TGIRT®-seq d'échantillons d'ARN humain universel fragmenté et ribodéplété, récapitule l'abondance relative des transcrits humains et des spicules de manière comparable à TruSeq v2 et mieux que le Tru-Seq v3. TGIRT®-seq est significativement plus spécifique au brin que TruSeq v3 et élimine les biais d'échantillonnage dus à l'amorçage aléatoire des hexamères inhérents à TruSeq. TGIRT®-seq montre une couverture génique 5 'à 3' plus uniforme et identifie plus de jonctions d'épissage que TruSeq. TGIRT®-seq permet le profilage simultané des ARNm et des lncRNA dans le même ARN-seq que les petits ARNnc structurés, y compris les ARNt, qui sont essentiellement absents des ensembles de données TruSeq.

2. ARN-seq d'ARN de cellules entières, exosomal, du plasma et autres ARN extracellulaires.

Temps de traitement rapide (<5 h pour la construction de la banque d'ARN-seq à travers l'étape de PCR); nécessite de petites quantités d'ARN; des profils de transcription complets comprenant des ARNm et des ARNInc conjointement avec de petits ARNnc, y compris des lectures complètes d'ARNt, de pré-ARNmi et d'autres petits ARNnc structurés; moins de biais et une plus grande spécificité de brin que les méthodes conventionnelles.

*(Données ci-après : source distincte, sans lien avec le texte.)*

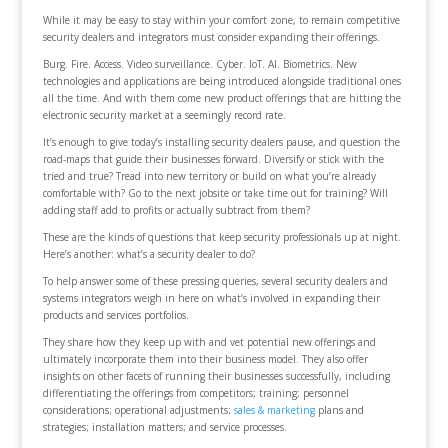
While it may be easy to stay within your comfort zone, to remain competitive
security dealers and integrators must consider expanding their offerings.
Burg. Fire. Access. Video surveillance. Cyber. IoT. AI. Biometrics. New
technologies and applications are being introduced alongside traditional ones
all the time. And with them come new product offerings that are hitting the
electronic security market at a seemingly record rate.
It’s enough to give today’s installing security dealers pause, and question the
road-maps that guide their businesses forward. Diversify or stick with the
tried and true? Tread into new territory or build on what you’re already
comfortable with? Go to the next jobsite or take time out for training? Will
adding staff add to profits or actually subtract from them?
These are the kinds of questions that keep security professionals up at night.
Here’s another: what’s a security dealer to do?
To help answer some of these pressing queries, several security dealers and
systems integrators weigh in here on what’s involved in expanding their
products and services portfolios.
They share how they keep up with and vet potential new offerings and
ultimately incorporate them into their business model. They also offer
insights on other facets of running their businesses successfully, including
differentiating the offerings from competitors; training; personnel
considerations; operational adjustments;
sales & marketing
plans and
strategies; installation matters; and service processes.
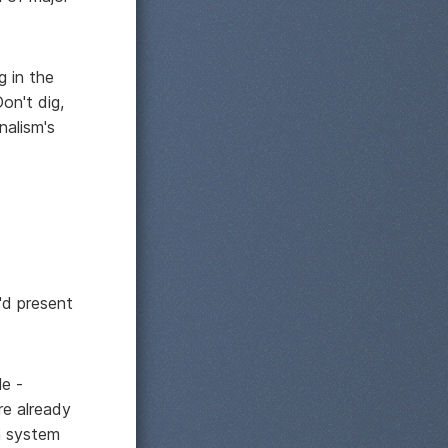
g in the
on't dig,
nalism's
'd present
le -
re already
on system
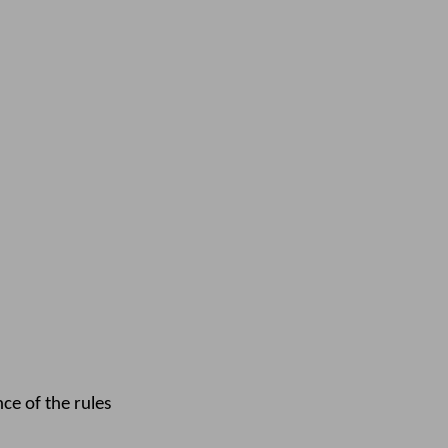
e of the rules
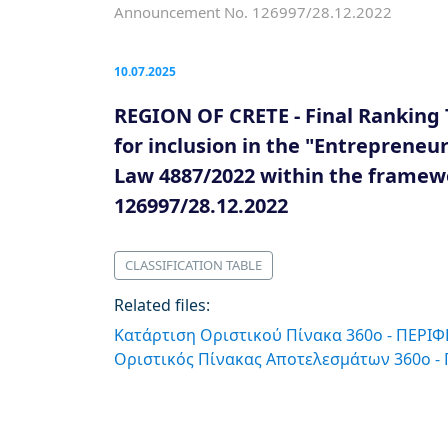
Announcement No. 126997/28.12.2022
10.07.2025
REGION OF CRETE - Final Ranking 
for inclusion in the "Entreprene
Law 4887/2022 within the frame
126997/28.12.2022
CLASSIFICATION TABLE
Related files:
Κατάρτιση Οριστικού Πίνακα 360ο - ΠΕΡΙ
Οριστικός Πίνακας Αποτελεσμάτων 360o -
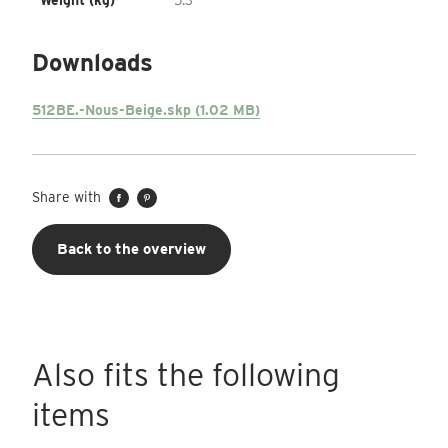
Weight (kg)
5.3
Downloads
512BE.-Nous-Beige.skp (1.02 MB)
Share with
Back to the overview
Also fits the following
items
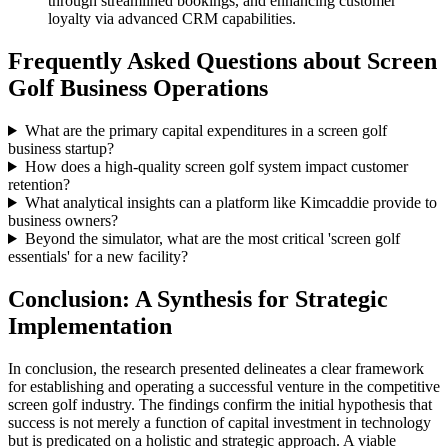
through streamlined bookings, and enhancing customer
loyalty via advanced CRM capabilities.
Frequently Asked Questions about Screen
Golf Business Operations
What are the primary capital expenditures in a screen golf
business startup?
How does a high-quality screen golf system impact customer
retention?
What analytical insights can a platform like Kimcaddie provide to
business owners?
Beyond the simulator, what are the most critical 'screen golf
essentials' for a new facility?
Conclusion: A Synthesis for Strategic
Implementation
In conclusion, the research presented delineates a clear framework
for establishing and operating a successful venture in the competitive
screen golf industry. The findings confirm the initial hypothesis that
success is not merely a function of capital investment in technology
but is predicated on a holistic and strategic approach. A viable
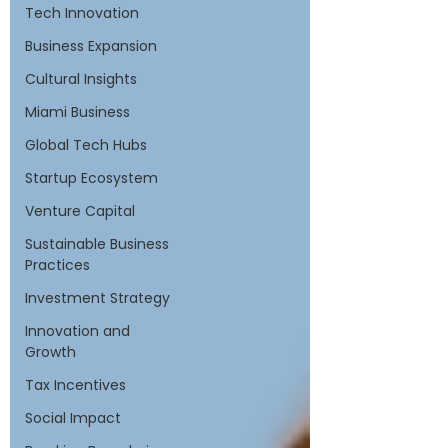
Tech Innovation
Business Expansion
Cultural Insights
Miami Business
Global Tech Hubs
Startup Ecosystem
Venture Capital
Sustainable Business
Practices
Investment Strategy
Innovation and
Growth
Tax Incentives
Social Impact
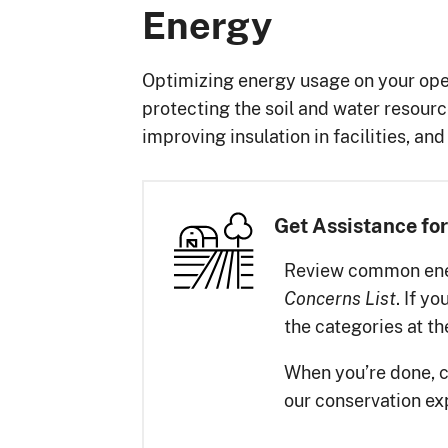
Energy
Optimizing energy usage on your ope
protecting the soil and water resour
improving insulation in facilities, a
Get Assistance for
Review common ener
. If y
Concerns List
the categories at t
When you’re done, 
our conservation ex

3. La construction de la banque RNA-seq via la commutation de modèles TGIRT® dans des méthodes telles que RIP-seq, HITS-CLIP, IRCLIP, CRAC, le profilage des ribosomes.

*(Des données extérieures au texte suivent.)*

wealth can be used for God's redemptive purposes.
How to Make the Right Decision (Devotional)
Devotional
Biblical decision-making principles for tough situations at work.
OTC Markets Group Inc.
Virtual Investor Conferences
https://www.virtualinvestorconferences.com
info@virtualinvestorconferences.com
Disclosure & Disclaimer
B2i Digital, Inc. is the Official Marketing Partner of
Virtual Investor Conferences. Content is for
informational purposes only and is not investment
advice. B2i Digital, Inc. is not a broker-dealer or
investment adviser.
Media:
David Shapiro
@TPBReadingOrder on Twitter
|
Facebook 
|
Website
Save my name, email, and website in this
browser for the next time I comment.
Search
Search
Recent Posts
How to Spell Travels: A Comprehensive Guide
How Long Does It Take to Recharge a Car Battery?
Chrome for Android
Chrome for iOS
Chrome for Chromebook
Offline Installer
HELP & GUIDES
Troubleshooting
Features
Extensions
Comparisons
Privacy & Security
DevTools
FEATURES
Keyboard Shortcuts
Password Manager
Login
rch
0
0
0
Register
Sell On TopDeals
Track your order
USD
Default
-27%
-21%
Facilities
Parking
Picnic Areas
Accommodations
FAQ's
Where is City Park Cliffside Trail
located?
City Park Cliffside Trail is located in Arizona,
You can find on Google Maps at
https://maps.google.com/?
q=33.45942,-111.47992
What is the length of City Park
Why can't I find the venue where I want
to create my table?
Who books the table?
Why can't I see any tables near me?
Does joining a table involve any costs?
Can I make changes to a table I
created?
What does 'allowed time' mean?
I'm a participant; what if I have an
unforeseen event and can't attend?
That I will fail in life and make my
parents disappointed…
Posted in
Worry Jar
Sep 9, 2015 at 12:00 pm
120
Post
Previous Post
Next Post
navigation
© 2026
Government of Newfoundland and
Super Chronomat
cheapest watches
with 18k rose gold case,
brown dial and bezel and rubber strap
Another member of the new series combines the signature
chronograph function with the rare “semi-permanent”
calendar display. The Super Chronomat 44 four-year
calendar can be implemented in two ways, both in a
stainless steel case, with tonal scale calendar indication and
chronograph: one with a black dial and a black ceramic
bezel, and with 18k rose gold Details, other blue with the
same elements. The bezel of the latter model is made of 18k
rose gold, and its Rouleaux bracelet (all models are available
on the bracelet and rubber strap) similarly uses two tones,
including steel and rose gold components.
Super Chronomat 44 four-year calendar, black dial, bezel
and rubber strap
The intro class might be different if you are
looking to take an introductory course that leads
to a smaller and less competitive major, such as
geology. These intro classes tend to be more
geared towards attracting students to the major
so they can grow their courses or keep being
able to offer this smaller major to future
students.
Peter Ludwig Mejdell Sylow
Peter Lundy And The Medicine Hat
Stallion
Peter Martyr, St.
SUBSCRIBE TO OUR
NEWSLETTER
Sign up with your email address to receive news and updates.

Temps de traitement rapide (<5 h pour la construction de la banque d'ARN-seq à travers l'étape de PCR); nécessite de petites quantités d'ARN; ne nécessite pas d'ARN ligase, est moins biaisé et plus efficace en ayant moins d'étapes dans la procédure.

4. Une thermostabilité, une processivité et une activité de déplacement de brin supérieures à celles des RT rétrovirales.

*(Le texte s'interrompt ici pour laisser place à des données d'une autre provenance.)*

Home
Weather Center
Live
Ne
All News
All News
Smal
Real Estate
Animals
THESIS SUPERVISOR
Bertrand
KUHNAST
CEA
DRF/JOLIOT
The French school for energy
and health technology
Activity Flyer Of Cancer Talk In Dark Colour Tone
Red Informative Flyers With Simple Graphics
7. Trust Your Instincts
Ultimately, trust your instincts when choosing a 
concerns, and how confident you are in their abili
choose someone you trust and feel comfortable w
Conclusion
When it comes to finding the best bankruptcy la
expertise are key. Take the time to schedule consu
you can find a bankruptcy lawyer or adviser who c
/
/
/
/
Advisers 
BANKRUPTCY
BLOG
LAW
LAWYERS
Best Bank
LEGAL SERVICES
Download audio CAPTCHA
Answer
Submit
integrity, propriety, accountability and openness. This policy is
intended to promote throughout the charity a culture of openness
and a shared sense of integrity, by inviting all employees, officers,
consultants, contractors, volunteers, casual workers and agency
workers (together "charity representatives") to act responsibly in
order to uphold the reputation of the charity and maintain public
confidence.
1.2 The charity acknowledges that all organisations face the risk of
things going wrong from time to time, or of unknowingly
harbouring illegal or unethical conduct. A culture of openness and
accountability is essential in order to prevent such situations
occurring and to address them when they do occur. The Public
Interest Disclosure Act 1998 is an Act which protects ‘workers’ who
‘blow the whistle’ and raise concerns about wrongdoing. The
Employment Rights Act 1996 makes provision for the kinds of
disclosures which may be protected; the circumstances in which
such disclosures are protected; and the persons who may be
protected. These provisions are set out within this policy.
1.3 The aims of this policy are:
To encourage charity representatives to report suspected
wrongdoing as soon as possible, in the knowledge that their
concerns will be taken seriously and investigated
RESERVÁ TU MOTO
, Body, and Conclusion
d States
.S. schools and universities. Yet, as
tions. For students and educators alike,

Permet la construction de banques ARN-seq d'ARN polyadénylés en utilisant une amorce oligo (dT) ancrée avec une couverture 5 'à 3' plus uniforme que les RT rétrovirales sans étape de ribodépletion.
Permet la cartographie de la structure de l'ARN par des méthodes basées sur l'électrophorèse capillaire comme la cartographie de la structure SHAPE ou DMS avec des longueurs de lecture significativement plus longues et moins d'arrêts prématurés que pour les RT rétrovirales.
Permet l'analyse de séquences d'ARN contenant des expansions répétées riches en GC.
Permet la synthèse d'ADNc complets de bout en bout à partir d'ARNt et d'autres petits ARNn structurés / modifiés, réfractaires aux RT rétrovirales.

5. ssDNA-seq du plasma humain et des ADN génomiques de E. coli.

Capture les fragments d'ADN par une procédure plus simple en initiant la synthèse d'ADN directement à l'extrémité 3 'd'un brin d'ADN tout en attachant simultanément un adaptateur ADN-seq sans réparation, queue ou ligature. Permet l'analyse du positionnement des nucléosomes, des sites de liaison aux facteurs de transcription, des sites de méthylation de l'ADN et des tissus d'origine.